Give back, word for word, the lines in the listing below from the one holding "E-mail (549, 266)" down to the one holding "首页 (35, 178)", both ends included.

•••

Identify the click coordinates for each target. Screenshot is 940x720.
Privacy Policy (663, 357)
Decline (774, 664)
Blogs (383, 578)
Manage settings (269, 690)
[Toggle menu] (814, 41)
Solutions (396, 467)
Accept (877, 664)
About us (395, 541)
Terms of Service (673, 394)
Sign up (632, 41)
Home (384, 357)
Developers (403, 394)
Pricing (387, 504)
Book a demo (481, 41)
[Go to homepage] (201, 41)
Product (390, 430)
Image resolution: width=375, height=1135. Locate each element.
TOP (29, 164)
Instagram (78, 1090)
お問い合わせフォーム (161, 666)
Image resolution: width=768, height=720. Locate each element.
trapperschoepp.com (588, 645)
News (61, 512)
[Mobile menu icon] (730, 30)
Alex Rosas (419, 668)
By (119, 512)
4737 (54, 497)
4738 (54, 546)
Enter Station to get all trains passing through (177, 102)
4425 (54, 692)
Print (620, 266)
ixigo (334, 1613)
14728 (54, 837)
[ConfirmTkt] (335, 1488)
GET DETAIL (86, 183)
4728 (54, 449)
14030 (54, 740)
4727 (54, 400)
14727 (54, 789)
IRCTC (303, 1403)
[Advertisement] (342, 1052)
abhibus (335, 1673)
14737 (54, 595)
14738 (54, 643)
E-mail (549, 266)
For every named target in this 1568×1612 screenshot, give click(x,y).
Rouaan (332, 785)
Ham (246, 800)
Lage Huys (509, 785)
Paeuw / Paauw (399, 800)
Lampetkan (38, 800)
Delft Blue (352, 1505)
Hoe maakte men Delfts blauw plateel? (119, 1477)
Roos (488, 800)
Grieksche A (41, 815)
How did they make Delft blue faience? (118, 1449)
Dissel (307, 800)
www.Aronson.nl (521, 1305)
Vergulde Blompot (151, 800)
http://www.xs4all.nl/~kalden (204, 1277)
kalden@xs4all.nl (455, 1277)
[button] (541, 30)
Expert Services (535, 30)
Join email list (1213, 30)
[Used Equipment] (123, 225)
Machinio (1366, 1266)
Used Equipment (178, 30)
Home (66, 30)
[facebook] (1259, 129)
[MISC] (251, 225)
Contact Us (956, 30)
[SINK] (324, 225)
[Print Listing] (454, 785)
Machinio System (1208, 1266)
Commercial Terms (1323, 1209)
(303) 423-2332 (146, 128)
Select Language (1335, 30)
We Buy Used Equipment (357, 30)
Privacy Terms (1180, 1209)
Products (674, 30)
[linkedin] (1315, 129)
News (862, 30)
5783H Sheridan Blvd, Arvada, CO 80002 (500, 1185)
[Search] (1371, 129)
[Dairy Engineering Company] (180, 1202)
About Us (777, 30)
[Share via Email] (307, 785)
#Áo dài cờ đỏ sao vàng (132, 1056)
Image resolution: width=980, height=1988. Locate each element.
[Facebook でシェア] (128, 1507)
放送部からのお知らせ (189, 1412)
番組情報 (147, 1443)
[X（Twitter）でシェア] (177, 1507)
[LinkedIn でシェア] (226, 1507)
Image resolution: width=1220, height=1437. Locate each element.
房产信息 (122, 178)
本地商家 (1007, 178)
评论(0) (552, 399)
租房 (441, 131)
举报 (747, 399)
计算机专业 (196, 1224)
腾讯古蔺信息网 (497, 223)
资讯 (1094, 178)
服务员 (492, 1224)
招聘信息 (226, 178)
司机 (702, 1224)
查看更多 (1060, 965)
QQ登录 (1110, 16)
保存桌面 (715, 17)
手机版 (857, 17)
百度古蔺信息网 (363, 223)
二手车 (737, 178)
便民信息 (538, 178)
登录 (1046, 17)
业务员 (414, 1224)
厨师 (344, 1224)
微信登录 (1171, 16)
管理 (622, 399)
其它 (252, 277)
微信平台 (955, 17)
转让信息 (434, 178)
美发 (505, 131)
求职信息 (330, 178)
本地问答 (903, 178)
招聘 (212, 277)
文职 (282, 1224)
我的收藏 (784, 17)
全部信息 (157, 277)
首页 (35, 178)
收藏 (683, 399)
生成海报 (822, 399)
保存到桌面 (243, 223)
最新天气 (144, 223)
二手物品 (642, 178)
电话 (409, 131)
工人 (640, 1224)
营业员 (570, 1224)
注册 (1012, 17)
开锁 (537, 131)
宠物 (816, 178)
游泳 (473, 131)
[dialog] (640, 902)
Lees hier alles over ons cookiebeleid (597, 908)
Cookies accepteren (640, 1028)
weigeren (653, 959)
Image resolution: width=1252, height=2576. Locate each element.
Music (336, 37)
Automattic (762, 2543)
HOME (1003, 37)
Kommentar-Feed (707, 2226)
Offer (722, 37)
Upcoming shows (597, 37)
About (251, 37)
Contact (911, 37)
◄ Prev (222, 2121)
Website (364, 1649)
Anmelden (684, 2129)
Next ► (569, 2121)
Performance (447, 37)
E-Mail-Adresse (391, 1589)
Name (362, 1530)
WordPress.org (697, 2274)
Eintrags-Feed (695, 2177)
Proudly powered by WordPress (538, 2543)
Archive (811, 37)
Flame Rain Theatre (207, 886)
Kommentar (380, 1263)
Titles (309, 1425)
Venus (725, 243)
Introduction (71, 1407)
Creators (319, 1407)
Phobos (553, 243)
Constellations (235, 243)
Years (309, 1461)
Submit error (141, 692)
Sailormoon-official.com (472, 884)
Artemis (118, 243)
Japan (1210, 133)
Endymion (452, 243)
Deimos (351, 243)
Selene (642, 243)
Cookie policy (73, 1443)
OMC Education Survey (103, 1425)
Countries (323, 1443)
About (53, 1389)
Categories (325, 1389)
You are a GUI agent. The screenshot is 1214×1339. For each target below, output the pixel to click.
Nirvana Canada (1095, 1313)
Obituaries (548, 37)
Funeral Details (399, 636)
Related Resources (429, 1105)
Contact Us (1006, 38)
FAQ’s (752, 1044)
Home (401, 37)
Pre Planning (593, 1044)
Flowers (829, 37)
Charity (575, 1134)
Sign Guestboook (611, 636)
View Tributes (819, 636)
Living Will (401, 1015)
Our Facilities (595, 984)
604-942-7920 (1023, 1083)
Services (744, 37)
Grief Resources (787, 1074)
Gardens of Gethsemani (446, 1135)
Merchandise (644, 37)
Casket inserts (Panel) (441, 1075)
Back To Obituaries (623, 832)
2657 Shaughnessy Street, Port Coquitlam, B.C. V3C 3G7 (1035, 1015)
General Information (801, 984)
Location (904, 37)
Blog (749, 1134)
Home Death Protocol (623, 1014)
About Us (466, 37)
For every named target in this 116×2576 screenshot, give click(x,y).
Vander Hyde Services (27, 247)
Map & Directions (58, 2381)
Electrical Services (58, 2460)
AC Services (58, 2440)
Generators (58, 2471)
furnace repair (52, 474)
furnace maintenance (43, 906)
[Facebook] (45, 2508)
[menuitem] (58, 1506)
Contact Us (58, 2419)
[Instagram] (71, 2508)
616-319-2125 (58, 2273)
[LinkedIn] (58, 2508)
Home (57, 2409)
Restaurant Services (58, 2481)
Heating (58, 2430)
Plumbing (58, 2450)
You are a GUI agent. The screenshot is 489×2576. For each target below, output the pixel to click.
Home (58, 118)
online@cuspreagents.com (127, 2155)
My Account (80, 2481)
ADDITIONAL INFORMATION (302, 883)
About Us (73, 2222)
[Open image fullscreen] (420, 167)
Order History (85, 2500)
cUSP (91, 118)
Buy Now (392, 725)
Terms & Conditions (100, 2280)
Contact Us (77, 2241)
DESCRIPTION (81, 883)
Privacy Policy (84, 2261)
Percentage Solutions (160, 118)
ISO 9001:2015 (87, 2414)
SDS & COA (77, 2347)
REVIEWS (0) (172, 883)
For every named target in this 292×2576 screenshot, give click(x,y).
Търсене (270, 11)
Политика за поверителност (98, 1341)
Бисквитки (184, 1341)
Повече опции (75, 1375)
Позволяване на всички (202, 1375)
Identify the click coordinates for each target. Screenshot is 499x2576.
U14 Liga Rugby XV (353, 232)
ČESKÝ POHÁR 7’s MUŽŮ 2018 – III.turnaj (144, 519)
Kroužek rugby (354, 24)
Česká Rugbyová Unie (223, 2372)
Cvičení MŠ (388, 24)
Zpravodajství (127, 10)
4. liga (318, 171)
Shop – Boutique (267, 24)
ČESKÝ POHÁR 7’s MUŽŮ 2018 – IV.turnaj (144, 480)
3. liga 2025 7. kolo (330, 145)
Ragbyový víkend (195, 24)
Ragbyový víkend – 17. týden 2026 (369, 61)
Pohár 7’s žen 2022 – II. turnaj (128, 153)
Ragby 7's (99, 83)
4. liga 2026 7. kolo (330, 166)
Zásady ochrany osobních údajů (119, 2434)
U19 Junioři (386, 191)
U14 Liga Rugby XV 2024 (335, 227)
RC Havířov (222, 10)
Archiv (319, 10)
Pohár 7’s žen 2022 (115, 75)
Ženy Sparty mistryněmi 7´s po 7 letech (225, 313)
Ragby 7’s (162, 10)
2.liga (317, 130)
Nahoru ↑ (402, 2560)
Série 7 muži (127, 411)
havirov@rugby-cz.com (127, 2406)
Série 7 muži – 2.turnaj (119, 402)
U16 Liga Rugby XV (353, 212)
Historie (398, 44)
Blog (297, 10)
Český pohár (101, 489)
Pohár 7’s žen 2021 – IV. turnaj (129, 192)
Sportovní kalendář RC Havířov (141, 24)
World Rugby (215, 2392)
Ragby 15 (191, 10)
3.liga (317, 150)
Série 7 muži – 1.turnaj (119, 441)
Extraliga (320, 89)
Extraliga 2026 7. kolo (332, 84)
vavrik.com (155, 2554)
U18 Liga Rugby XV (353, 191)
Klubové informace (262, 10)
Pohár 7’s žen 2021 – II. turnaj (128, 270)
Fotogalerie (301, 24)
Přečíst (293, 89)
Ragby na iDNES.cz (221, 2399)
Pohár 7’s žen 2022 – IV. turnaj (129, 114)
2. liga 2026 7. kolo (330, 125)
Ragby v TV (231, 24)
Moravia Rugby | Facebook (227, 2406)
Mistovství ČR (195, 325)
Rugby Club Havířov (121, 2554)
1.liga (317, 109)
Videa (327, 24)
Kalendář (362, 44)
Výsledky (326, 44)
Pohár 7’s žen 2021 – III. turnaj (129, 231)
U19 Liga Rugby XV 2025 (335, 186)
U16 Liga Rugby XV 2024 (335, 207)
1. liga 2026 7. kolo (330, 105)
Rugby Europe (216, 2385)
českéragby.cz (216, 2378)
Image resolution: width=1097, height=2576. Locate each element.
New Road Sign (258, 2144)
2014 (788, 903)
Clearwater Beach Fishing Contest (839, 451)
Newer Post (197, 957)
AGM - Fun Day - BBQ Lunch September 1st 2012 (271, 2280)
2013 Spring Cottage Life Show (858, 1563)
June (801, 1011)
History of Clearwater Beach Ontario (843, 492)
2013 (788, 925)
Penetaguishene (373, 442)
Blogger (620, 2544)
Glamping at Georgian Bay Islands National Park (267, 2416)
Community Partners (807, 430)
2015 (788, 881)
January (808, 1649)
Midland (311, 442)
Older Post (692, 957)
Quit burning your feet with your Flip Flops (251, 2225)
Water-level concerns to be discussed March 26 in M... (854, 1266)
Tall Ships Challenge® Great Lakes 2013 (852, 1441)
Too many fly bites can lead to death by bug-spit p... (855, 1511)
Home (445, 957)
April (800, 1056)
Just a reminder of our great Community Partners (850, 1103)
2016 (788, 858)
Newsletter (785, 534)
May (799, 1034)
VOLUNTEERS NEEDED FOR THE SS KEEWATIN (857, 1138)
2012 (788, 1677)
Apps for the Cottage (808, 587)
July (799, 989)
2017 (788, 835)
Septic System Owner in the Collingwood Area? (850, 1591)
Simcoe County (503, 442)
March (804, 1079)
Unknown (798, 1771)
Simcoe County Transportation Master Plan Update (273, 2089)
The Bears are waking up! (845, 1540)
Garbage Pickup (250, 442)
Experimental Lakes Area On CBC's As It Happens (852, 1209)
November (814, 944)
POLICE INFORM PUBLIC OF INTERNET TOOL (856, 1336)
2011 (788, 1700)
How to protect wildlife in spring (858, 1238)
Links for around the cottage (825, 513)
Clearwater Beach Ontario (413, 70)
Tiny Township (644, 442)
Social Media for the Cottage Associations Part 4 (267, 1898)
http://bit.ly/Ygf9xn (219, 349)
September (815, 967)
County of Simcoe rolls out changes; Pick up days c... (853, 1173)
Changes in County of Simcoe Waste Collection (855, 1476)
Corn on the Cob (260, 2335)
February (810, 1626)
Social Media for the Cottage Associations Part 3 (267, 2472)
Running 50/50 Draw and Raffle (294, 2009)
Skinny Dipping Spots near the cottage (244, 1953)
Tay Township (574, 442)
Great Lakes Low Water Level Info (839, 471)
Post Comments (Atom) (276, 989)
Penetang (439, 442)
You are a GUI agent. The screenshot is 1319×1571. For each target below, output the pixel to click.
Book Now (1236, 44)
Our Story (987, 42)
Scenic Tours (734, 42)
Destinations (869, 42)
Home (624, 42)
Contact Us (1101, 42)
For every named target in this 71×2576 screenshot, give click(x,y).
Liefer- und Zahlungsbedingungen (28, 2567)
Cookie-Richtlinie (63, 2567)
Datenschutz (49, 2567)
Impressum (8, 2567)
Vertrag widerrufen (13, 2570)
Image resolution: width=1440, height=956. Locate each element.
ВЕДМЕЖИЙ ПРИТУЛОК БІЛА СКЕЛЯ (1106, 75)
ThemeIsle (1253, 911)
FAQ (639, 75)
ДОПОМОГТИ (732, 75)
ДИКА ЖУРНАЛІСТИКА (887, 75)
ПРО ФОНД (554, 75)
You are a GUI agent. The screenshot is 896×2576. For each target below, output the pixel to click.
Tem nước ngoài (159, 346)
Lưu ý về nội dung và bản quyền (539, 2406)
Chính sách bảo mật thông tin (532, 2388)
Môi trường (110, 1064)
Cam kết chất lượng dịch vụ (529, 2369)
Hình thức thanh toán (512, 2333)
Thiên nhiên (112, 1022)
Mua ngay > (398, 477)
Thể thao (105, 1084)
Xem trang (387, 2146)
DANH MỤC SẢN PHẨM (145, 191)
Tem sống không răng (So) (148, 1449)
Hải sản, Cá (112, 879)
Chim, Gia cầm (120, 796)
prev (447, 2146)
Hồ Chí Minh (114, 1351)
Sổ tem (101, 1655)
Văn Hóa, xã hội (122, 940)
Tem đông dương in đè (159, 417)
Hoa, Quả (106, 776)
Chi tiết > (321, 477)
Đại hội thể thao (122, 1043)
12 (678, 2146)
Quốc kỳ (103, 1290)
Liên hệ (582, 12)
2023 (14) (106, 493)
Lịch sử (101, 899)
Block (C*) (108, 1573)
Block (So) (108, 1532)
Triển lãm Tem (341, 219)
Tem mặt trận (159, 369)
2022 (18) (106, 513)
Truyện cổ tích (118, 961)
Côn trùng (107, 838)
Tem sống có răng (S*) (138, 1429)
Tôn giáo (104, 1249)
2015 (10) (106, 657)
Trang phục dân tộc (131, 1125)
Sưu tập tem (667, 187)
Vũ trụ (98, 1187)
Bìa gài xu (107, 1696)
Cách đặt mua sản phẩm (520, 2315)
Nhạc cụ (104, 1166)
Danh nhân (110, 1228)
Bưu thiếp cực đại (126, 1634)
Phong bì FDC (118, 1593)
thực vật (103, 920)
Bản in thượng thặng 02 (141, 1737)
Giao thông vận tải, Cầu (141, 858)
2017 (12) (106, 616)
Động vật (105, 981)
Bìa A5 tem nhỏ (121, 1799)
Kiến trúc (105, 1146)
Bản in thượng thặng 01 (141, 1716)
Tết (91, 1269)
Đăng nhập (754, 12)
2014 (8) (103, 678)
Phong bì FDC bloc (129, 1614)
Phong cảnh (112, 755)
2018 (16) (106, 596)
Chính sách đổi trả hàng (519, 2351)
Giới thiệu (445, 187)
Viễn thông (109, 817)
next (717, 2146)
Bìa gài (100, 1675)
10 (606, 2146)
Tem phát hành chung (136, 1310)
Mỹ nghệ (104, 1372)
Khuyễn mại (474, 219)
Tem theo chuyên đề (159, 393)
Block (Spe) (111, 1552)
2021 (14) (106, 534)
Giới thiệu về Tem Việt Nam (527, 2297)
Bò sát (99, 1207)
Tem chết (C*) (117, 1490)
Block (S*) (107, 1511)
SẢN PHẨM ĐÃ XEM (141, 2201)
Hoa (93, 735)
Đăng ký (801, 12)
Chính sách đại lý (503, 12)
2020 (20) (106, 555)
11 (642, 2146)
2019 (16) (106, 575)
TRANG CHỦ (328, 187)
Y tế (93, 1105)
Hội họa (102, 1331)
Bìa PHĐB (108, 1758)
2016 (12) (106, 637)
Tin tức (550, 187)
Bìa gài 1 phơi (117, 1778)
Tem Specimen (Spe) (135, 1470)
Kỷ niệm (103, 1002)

•••

Result below:
E-mail (549, 266)
For every named target in this 1568×1612 screenshot, give click(x,y).
Rouaan (332, 785)
Ham (246, 800)
Lage Huys (509, 785)
Paeuw / Paauw (399, 800)
Lampetkan (38, 800)
Delft Blue (352, 1505)
Hoe maakte men Delfts blauw plateel? (119, 1477)
Roos (488, 800)
Grieksche A (41, 815)
How did they make Delft blue faience? (118, 1449)
Dissel (307, 800)
www.Aronson.nl (521, 1305)
Vergulde Blompot (151, 800)
http://www.xs4all.nl/~kalden (204, 1277)
kalden@xs4all.nl (455, 1277)
[button] (541, 30)
Expert Services (535, 30)
Join email list (1213, 30)
[Used Equipment] (123, 225)
Machinio (1366, 1266)
Used Equipment (178, 30)
Home (66, 30)
[facebook] (1259, 129)
[MISC] (251, 225)
Contact Us (956, 30)
[SINK] (324, 225)
[Print Listing] (454, 785)
Machinio System (1208, 1266)
Commercial Terms (1323, 1209)
(303) 423-2332 (146, 128)
Select Language (1335, 30)
We Buy Used Equipment (357, 30)
Privacy Terms (1180, 1209)
Products (674, 30)
[linkedin] (1315, 129)
News (862, 30)
5783H Sheridan Blvd, Arvada, CO 80002 (500, 1185)
[Search] (1371, 129)
[Dairy Engineering Company] (180, 1202)
About Us (777, 30)
[Share via Email] (307, 785)
#Áo dài cờ đỏ sao vàng (132, 1056)
Image resolution: width=980, height=1988. Locate each element.
[Facebook でシェア] (128, 1507)
放送部からのお知らせ (189, 1412)
番組情報 (147, 1443)
[X（Twitter）でシェア] (177, 1507)
[LinkedIn でシェア] (226, 1507)
Image resolution: width=1220, height=1437. Locate each element.
房产信息 (122, 178)
本地商家 (1007, 178)
评论(0) (552, 399)
租房 (441, 131)
举报 (747, 399)
计算机专业 (196, 1224)
腾讯古蔺信息网 (497, 223)
资讯 (1094, 178)
服务员 (492, 1224)
招聘信息 (226, 178)
司机 (702, 1224)
查看更多 (1060, 965)
QQ登录 (1110, 16)
保存桌面 (715, 17)
手机版 (857, 17)
百度古蔺信息网 (363, 223)
二手车 (737, 178)
便民信息 (538, 178)
登录 (1046, 17)
业务员 (414, 1224)
厨师 (344, 1224)
微信登录 (1171, 16)
管理 (622, 399)
其它 (252, 277)
微信平台 (955, 17)
转让信息 (434, 178)
美发 (505, 131)
求职信息 (330, 178)
本地问答 (903, 178)
招聘 (212, 277)
文职 (282, 1224)
我的收藏 (784, 17)
全部信息 (157, 277)
首页 (35, 178)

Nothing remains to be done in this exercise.